Saturday, February 2, 2013

2013 Nobel Peace Prize Nominees

Two of the revealed 2013 Novel Peace Prize nominees are Pakistani Malala Yousufzai and Russian Lyudmila Alexeyeva.  You might recognize Yousufzai from what happened last October when she became one of the most dangerous oppositions to the Taliban by being a girl, going to school, and blogging about the importance of girls' education.  After school, her transportation van was boarded by members of the Taliban, and she was shot three times, including in the head.  She has one major surgery remaining: a metal plate in her head. 

The organization itself does not release names until 50 years later.

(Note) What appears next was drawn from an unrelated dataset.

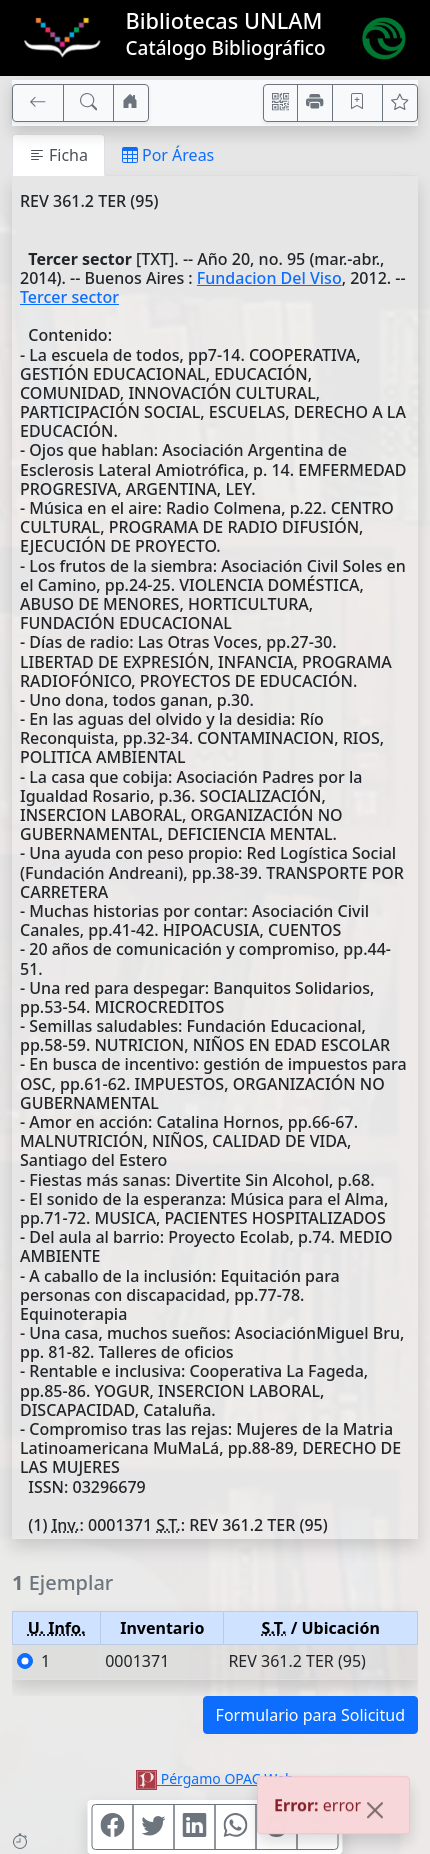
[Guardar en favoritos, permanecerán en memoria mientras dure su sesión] (358, 103)
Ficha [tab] (58, 155)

Yousufzai was nominated by three members of the Norwegian Labor Party: Freddy de Ruiter, Gorm Kjernli, and Magne Rommetveit.  They noted of Yousufzai: "She has become an important symbol in the fight against destructive forces that want to prevent democracy, equality and human rights."  There, of course, could be more who have voted for her, but they are the only ones who've revealed their votes on her.  Unverified reports that the French, Spanish, and Canadian parliament members have also voted for her.  If Yousufzai won, she'd be the youngest recipient at 15 and 1 of 15 female recipients since the Nobel Peace Prize's inception in 1901.

Lyudmila Alexeyeva has garnered both outrage and praise by Russians as a human rights activist in the human rights organization Moscow Helsinki Group.  In 2000, Alexeyeva joined a commission for human rights to advise President Vladimir Putin and later in 2009 joined President Dmitry Medvedev's Council for Promoting the Institutions of Civil Society and Human Rights.  She actively engaged in opposition to the mass deportations of Georgians in 2006.  She co-founded the All-Russia Civic Network with Georgy Satarov.  She's an avid protestor of the 31st Article, the Freedom of Assembly.

Unfortunately, we won't hear who has won until October.  I hope to hear of more female nominees in the coming months.  Last year's nominees were outstanding.